There’s a constant ’80s feel with Astoria, and Ramsay admits that the whole era inspired him, which he drew on for the album’s numerous interludes. “You need to take mood changes like going from ‘Dearly Departed,’ which is such a vulnerable song, and going from such a vulnerable, low moment and if that was an ’80s record, that’d be the end of side A,” he reasons. “So going into side B, we wanted to start with this upbeat, Jackson 5-sounding thing. It doesn’t sound good to play that one song and let it lead into the next, so I wanted to write a film score-sounding thing that felt like it could take you from low to hopeful, to do it instrumentally—which was a fun challenge, actually. But I tried to do those things where that I felt emotionally that it needed to be there.”
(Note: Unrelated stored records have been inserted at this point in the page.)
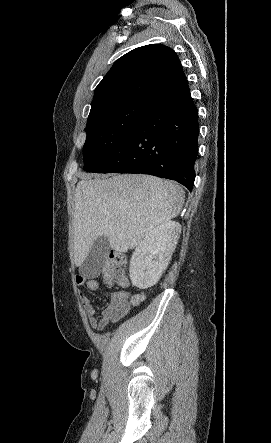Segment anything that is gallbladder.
<instances>
[{"label":"gallbladder","instance_id":"gallbladder-1","mask_svg":"<svg viewBox=\"0 0 271 443\" xmlns=\"http://www.w3.org/2000/svg\"><path fill=\"white\" fill-rule=\"evenodd\" d=\"M111 249L108 237H97L85 260L79 265V271L83 278H96L97 273H103L106 269V260L110 259Z\"/></svg>","mask_w":271,"mask_h":443}]
</instances>
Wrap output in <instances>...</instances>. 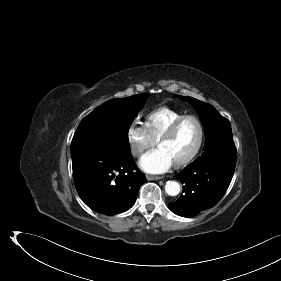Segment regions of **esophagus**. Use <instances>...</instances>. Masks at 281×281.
Returning <instances> with one entry per match:
<instances>
[{
  "label": "esophagus",
  "mask_w": 281,
  "mask_h": 281,
  "mask_svg": "<svg viewBox=\"0 0 281 281\" xmlns=\"http://www.w3.org/2000/svg\"><path fill=\"white\" fill-rule=\"evenodd\" d=\"M146 178H147V180H149V181L162 179L161 176H153V175H147Z\"/></svg>",
  "instance_id": "esophagus-1"
}]
</instances>
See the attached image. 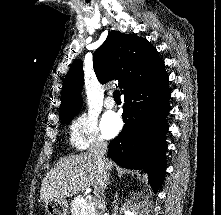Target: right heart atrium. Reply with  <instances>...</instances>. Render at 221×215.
<instances>
[{
  "label": "right heart atrium",
  "mask_w": 221,
  "mask_h": 215,
  "mask_svg": "<svg viewBox=\"0 0 221 215\" xmlns=\"http://www.w3.org/2000/svg\"><path fill=\"white\" fill-rule=\"evenodd\" d=\"M70 140L78 150L102 144L104 138L100 133L97 117L90 112L77 115L70 125Z\"/></svg>",
  "instance_id": "d8ad5b80"
}]
</instances>
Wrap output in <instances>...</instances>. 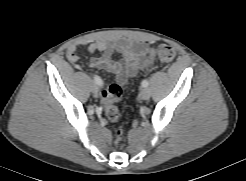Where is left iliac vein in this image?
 <instances>
[{
  "instance_id": "1",
  "label": "left iliac vein",
  "mask_w": 246,
  "mask_h": 181,
  "mask_svg": "<svg viewBox=\"0 0 246 181\" xmlns=\"http://www.w3.org/2000/svg\"><path fill=\"white\" fill-rule=\"evenodd\" d=\"M140 98L143 100H148L151 96L150 90L148 88H142L139 94Z\"/></svg>"
}]
</instances>
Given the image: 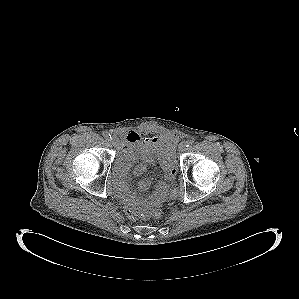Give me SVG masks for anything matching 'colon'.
<instances>
[{"label": "colon", "mask_w": 299, "mask_h": 299, "mask_svg": "<svg viewBox=\"0 0 299 299\" xmlns=\"http://www.w3.org/2000/svg\"><path fill=\"white\" fill-rule=\"evenodd\" d=\"M180 192L178 189H174L170 193V198L171 199H176L178 198ZM124 211L129 216L130 218L133 219H147V218H159L162 215V209L159 207L156 208H150V209H145L142 208L141 206H138L136 204L128 203L124 206Z\"/></svg>", "instance_id": "colon-1"}]
</instances>
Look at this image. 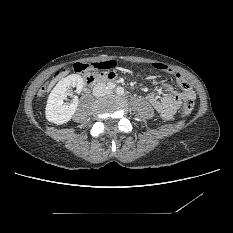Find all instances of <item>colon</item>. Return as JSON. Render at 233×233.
Masks as SVG:
<instances>
[{"label": "colon", "mask_w": 233, "mask_h": 233, "mask_svg": "<svg viewBox=\"0 0 233 233\" xmlns=\"http://www.w3.org/2000/svg\"><path fill=\"white\" fill-rule=\"evenodd\" d=\"M100 67H104V65H99ZM152 67L156 70L163 71V72H169L170 67L163 63V62H154L152 64ZM74 72L77 74H81L85 78L89 75H92V68L91 65L88 63L78 62L73 67ZM67 75V72L65 70L59 71L54 78V81L63 79ZM178 87L185 92V98L182 102V116L188 117L192 111L194 100L191 95V85L186 80H180L178 82ZM45 88H42L39 92V96L42 97L45 94Z\"/></svg>", "instance_id": "colon-1"}]
</instances>
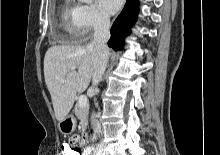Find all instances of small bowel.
<instances>
[{
    "instance_id": "1",
    "label": "small bowel",
    "mask_w": 220,
    "mask_h": 155,
    "mask_svg": "<svg viewBox=\"0 0 220 155\" xmlns=\"http://www.w3.org/2000/svg\"><path fill=\"white\" fill-rule=\"evenodd\" d=\"M85 139H86L85 136H79L78 133H73L72 136H69L68 140L64 141V144L65 145H76V144L88 145L89 141L85 140ZM84 155H86V154H84Z\"/></svg>"
}]
</instances>
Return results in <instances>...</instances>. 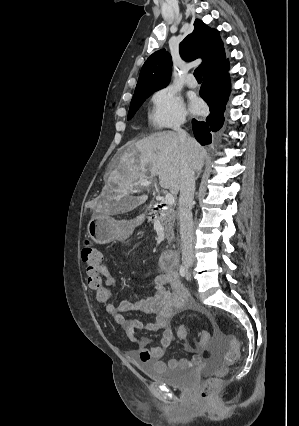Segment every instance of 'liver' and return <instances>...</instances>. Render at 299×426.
Returning <instances> with one entry per match:
<instances>
[{
    "mask_svg": "<svg viewBox=\"0 0 299 426\" xmlns=\"http://www.w3.org/2000/svg\"><path fill=\"white\" fill-rule=\"evenodd\" d=\"M206 150L193 138L187 137L183 145L175 132L150 135L127 146L118 166L110 173L99 209L117 212L130 211L144 203L148 195L133 197L143 181L159 176L162 188L177 195L181 183V159L185 157L194 172L200 174Z\"/></svg>",
    "mask_w": 299,
    "mask_h": 426,
    "instance_id": "liver-1",
    "label": "liver"
}]
</instances>
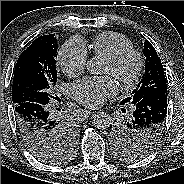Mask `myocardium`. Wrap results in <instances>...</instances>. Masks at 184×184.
<instances>
[{
    "mask_svg": "<svg viewBox=\"0 0 184 184\" xmlns=\"http://www.w3.org/2000/svg\"><path fill=\"white\" fill-rule=\"evenodd\" d=\"M105 61L111 68V74L127 87L138 81L144 66L142 54L133 48L121 51Z\"/></svg>",
    "mask_w": 184,
    "mask_h": 184,
    "instance_id": "obj_1",
    "label": "myocardium"
}]
</instances>
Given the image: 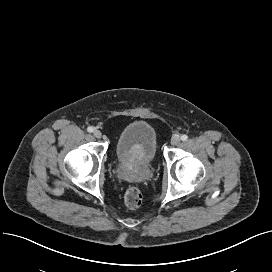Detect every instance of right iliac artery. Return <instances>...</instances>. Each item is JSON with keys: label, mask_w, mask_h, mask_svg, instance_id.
Listing matches in <instances>:
<instances>
[{"label": "right iliac artery", "mask_w": 272, "mask_h": 272, "mask_svg": "<svg viewBox=\"0 0 272 272\" xmlns=\"http://www.w3.org/2000/svg\"><path fill=\"white\" fill-rule=\"evenodd\" d=\"M87 131L91 133V132L94 131V128L92 126H90V127L87 128Z\"/></svg>", "instance_id": "1"}]
</instances>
Marianas Trench has changed a lot since their Fix Me days where their sound was more rock than pop. Will the band continue down this more pop road or will they journey into something new? “I’m going to continue down whatever route my gut wants to go in songwriting,” Ramsay explains. “I don’t think you have a long career if you just try and keep redoing the same thing over and over again. Most artists with long careers were constantly reinventing, except for AC/DC, but that’s because they should never fucking change. They got in right the first time. Other than AC/DC, if you look at legacy artists who have a real dynasty of a career, like Madonna [who] is a great example of someone who reinvented themselves almost every album, her look, her music, the whole thing. I hope that’s what we’ll continue to do. In our way, I feel that we have reinvented with each record that we’ve done. I can’t tell you what the next one’s going to be like. I don’t know yet. I haven’t written it yet.”
Unless you follow Ramsay’s life outside of Marianas Trench, you may not know that he co-wrote Carly Rae Jepsen’s 2012 hit “Call Me Maybe.” This lead to some changes in his life including being nominated for a Grammy and being able to provide better care for his mother. “My mom is really sick,” he admits, “and ‘Call Me Maybe’ gave me the means to be able to make she can have whatever healthcare that she would possibly need and to be able to take care of my parents—that, to me, is the single most important thing that came out of that song.”
Since Ramsay is an experienced songwriter for not only Marianas Trench, but other pop artists, how would writing for one be different than writing for the other? “[When] you write a song for someone else, it’s not about what I want to say, [it’s] what that artist wants to say and how does that reflect what they want to do,” he explains. “So it doesn’t even matter if I like it. It matters that they like it. And that’s a really interesting challenge as a songwriter, because you want to have artistic integrity to it, but in a very different way. What I would view as cheesy and ridiculous, that artist may not view as cheesy and ridiculous. I really like the challenge of it, especially because you’re working outside of your comfort zone. You’re learning new tricks. It forces you to be a chameleon and then those are all songwriting skills that you can bring back to your own project. It’s fucking great. I love that.”